Defendants filed a motion to dismiss and for summary judgment. Although affidavits, exhibits, and a deposition on file were advanced and briefed by the parties, and apparently considered by the District Court, it would appear from the language of the order and the absence of a judgment that the District Court acted on the basis of a motion to dismiss. We reach the same result upon this record if we consider the action taken by the District Court to have been in the nature of summary judgment

3

42 U.S.C. § 1981 provides:

Equal rights under the law

All persons within the jurisdiction of the United States shall have the same right in every State and Territory to make and enforce contracts, to sue, be parties, give evidence, and to the full and equal benefit of all laws and proceedings for the security of persons and property as is enjoyed by white citizens, and shall be subject to like punishment, pains, penalties, taxes, licenses, and exactions of every kind, and to no other.

4

See note 2, Supra

5

"Summary judgment is an extreme remedy, one which is not to be entered unless the movant has established his right to a judgment with such clarity as to leave no room for controversy and that the other party is not entitled to recover under any discernible circumstances." Ozark Milling Co. v. Allied Mills, Inc., 480 F.2d 1014, 1015 (8th Cir. 1973). Accord, Saal v. Mielke, 492 F.2d 1184, 1185-86 (8th Cir. 1974); Rotermund v. United States Steel Corp., 474 F.2d 1139, 1143-44 (8th Cir. 1973); Luick v. Graybar Electric Co., 473 F.2d 1360, 1362-63 (8th Cir. 1973); Cervantes v. Time, Inc., 464 F.2d 986, 993 (8th Cir. 1972), Cert. denied, 409 U.S. 1125, 93 S.Ct. 939, 35 L.Ed.2d 257 (1973); Giordano v. Lee, 434 F.2d 1227, 1230-31 (8th Cir. 1970), Cert. denied, 403 U.S. 931, 91 S.Ct. 2250, 29 L.Ed.2d 709 (1971). In Poller v. Columbia Broadcasting System, Inc., 368 U.S. 464, 467, 82 S.Ct. 486, 488, 7 L.Ed.2d 458 (1962), the Supreme Court set forth the standard that should be applied when one party to a lawsuit in federal court makes a motion for a summary judgment:

Summary judgment should be entered only when the pleadings, depositions, affidavits, and admissions filed in the case 'show that (except as to the amount of damages) there is no genuine issue as to any material fact and that the moving party is entitled to a judgment as a matter of law.' Rule 56(c), Fed.Rules Civ.Proc.
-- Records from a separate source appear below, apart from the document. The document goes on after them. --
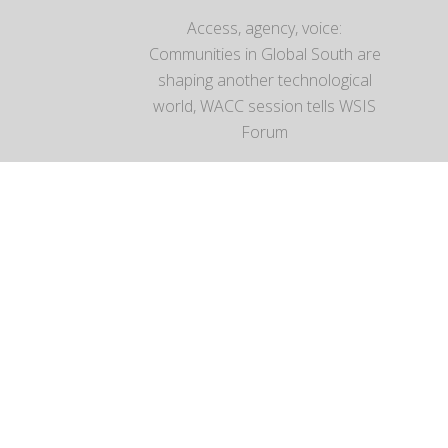
Access, agency, voice:
Communities in Global South are
shaping another technological
world, WACC session tells WSIS
Forum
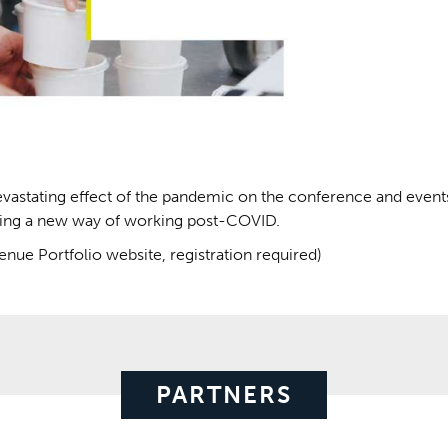
evastating effect of the pandemic on the conference and event
ssing a new way of working post-COVID.
nue Portfolio website, registration required)
PARTNERS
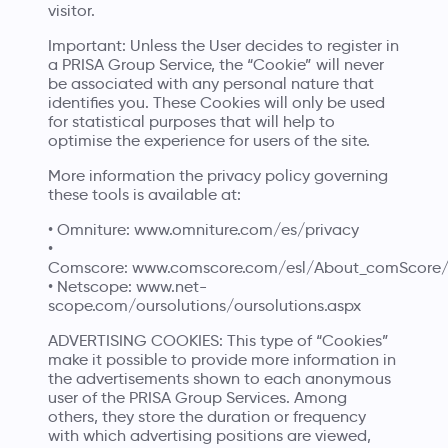
visitor.
Important: Unless the User decides to register in
a PRISA Group Service, the “Cookie” will never
be associated with any personal nature that
identifies you. These Cookies will only be used
for statistical purposes that will help to
optimise the experience for users of the site.
More information the privacy policy governing
these tools is available at:
• Omniture:
www.omniture.com/es/privacy
•
Comscore:
www.comscore.com/esl/About_comScore/P
• Netscope:
www.net-
scope.com/oursolutions/oursolutions.aspx
ADVERTISING COOKIES: This type of “Cookies”
make it possible to provide more information in
the advertisements shown to each anonymous
user of the PRISA Group Services. Among
others, they store the duration or frequency
with which advertising positions are viewed,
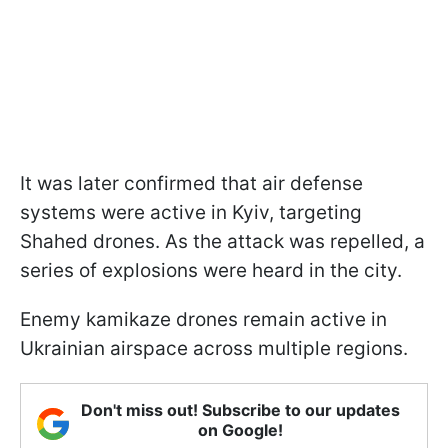
It was later confirmed that air defense
systems were active in Kyiv, targeting
Shahed drones. As the attack was repelled, a
series of explosions were heard in the city.
Enemy kamikaze drones remain active in
Ukrainian airspace across multiple regions.
Don't miss out! Subscribe to our updates
on Google!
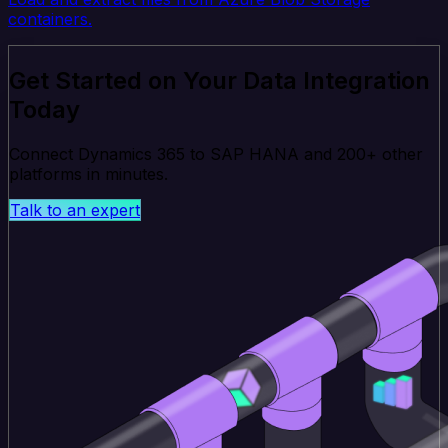
containers.
Get Started on Your Data Integration
Today
Connect Dynamics 365 to SAP HANA and 200+ other
platforms in minutes.
Talk to an expert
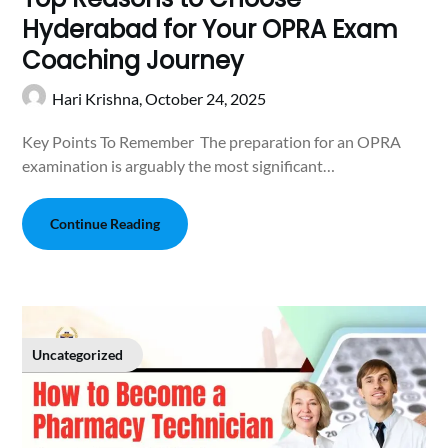
Hyderabad for Your OPRA Exam
Coaching Journey
Hari Krishna,
October 24, 2025
Key Points To Remember The preparation for an OPRA
examination is arguably the most significant…
Continue Reading
Uncategorized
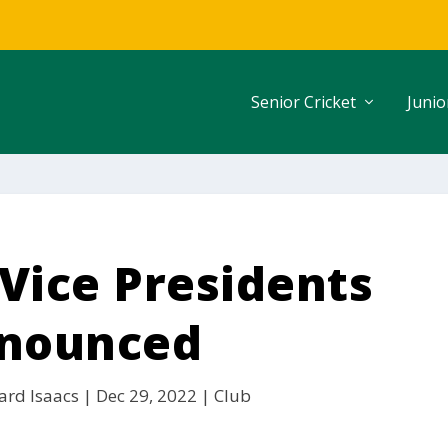
Senior Cricket
Junio
Vice Presidents
nounced
ard Isaacs
|
Dec 29, 2022
|
Club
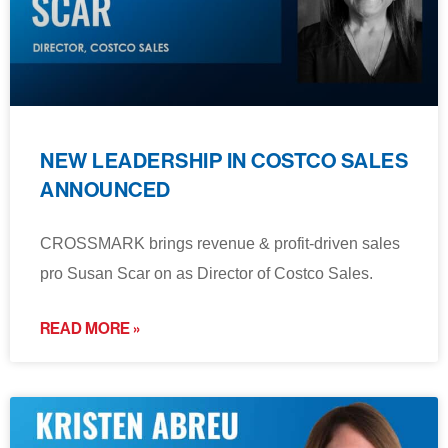
NEW LEADERSHIP IN COSTCO SALES
ANNOUNCED
CROSSMARK brings revenue & profit-driven sales
pro Susan Scar on as Director of Costco Sales.
READ MORE »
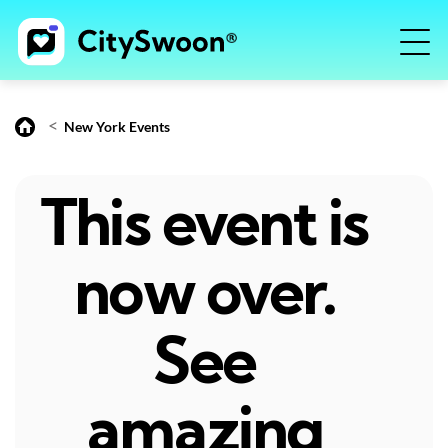
<
New York Events
This event is
now over.
See
amazing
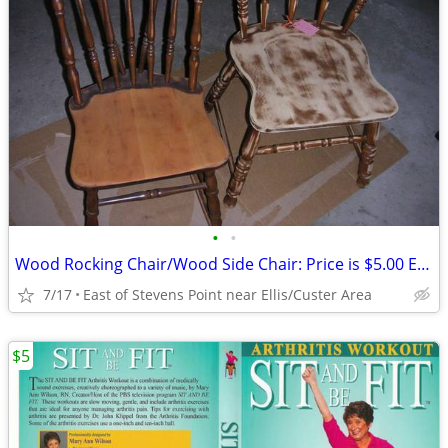
•
•
Wood Rocking Chair/Wood Side Chair: Price is $5.00 Each
7/17
East of Stevens Point near Ellis/Custer Area
$5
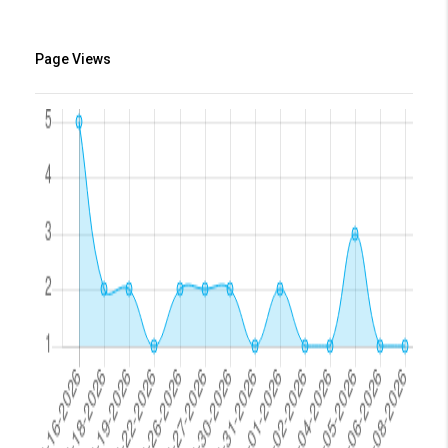
Page Views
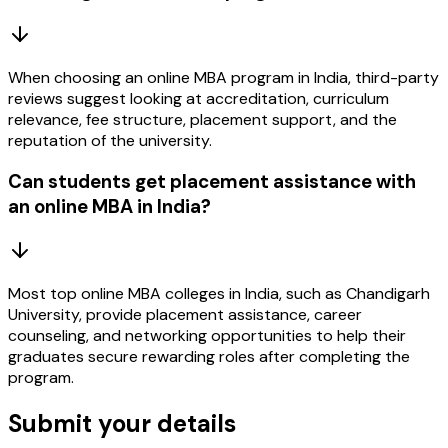
When choosing an online MBA program in India, third-party
reviews suggest looking at accreditation, curriculum
relevance, fee structure, placement support, and the
reputation of the university.
Can students get placement assistance with
an online MBA in India?
Most top online MBA colleges in India, such as Chandigarh
University, provide placement assistance, career
counseling, and networking opportunities to help their
graduates secure rewarding roles after completing the
program.
Submit your details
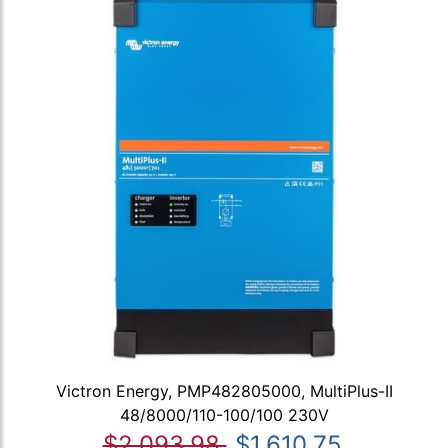
Victron Energy, PMP482805000, MultiPlus-II
48/8000/110-100/100 230V
$2,093.98
$1,610.75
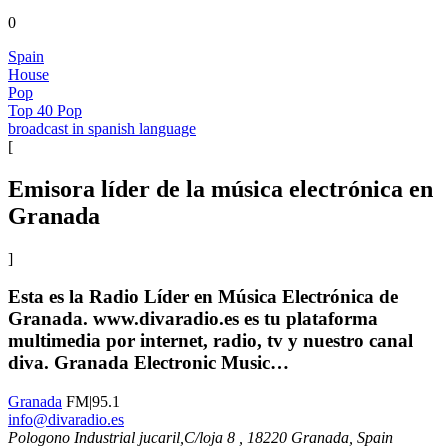
0
Spain
House
Pop
Top 40 Pop
broadcast in spanish language
[
Emisora líder de la música electrónica en
Granada
]
Esta es la Radio Líder en Música Electrónica de
Granada. www.divaradio.es es tu plataforma
multimedia por internet, radio, tv y nuestro canal
diva. Granada Electronic Music…
Granada
FM|95.1
info@divaradio.es
Pologono Industrial jucaril,C/loja 8 , 18220 Granada, Spain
This rule authorizes summary judgment 'only where the moving party is entitled to judgment as a matter of law, where it is quite clear what the truth is, . . . (and where) no genuine issue remains for trial . . . (for) the purpose of the rule is not to cut litigants off from their right of trial by jury if they really have issues to try.' Sartor v. Arkansas Natural Gas Corp., 321 U.S. 620, 627 (64 S.Ct. 724, 728, 88 L.Ed. 967) (1944).

6

Paragraph 6(c) of the complaint alleges:

The defendants have taken to reprisals against the plaintiff when he protested the discriminatory treatment. Such reprisals came in the form of the harassment, threats, and the unequal enforcement of rules, regulations, and policies. The end result of which was to facilitate the dismissal of plaintiff from employment with the defendants.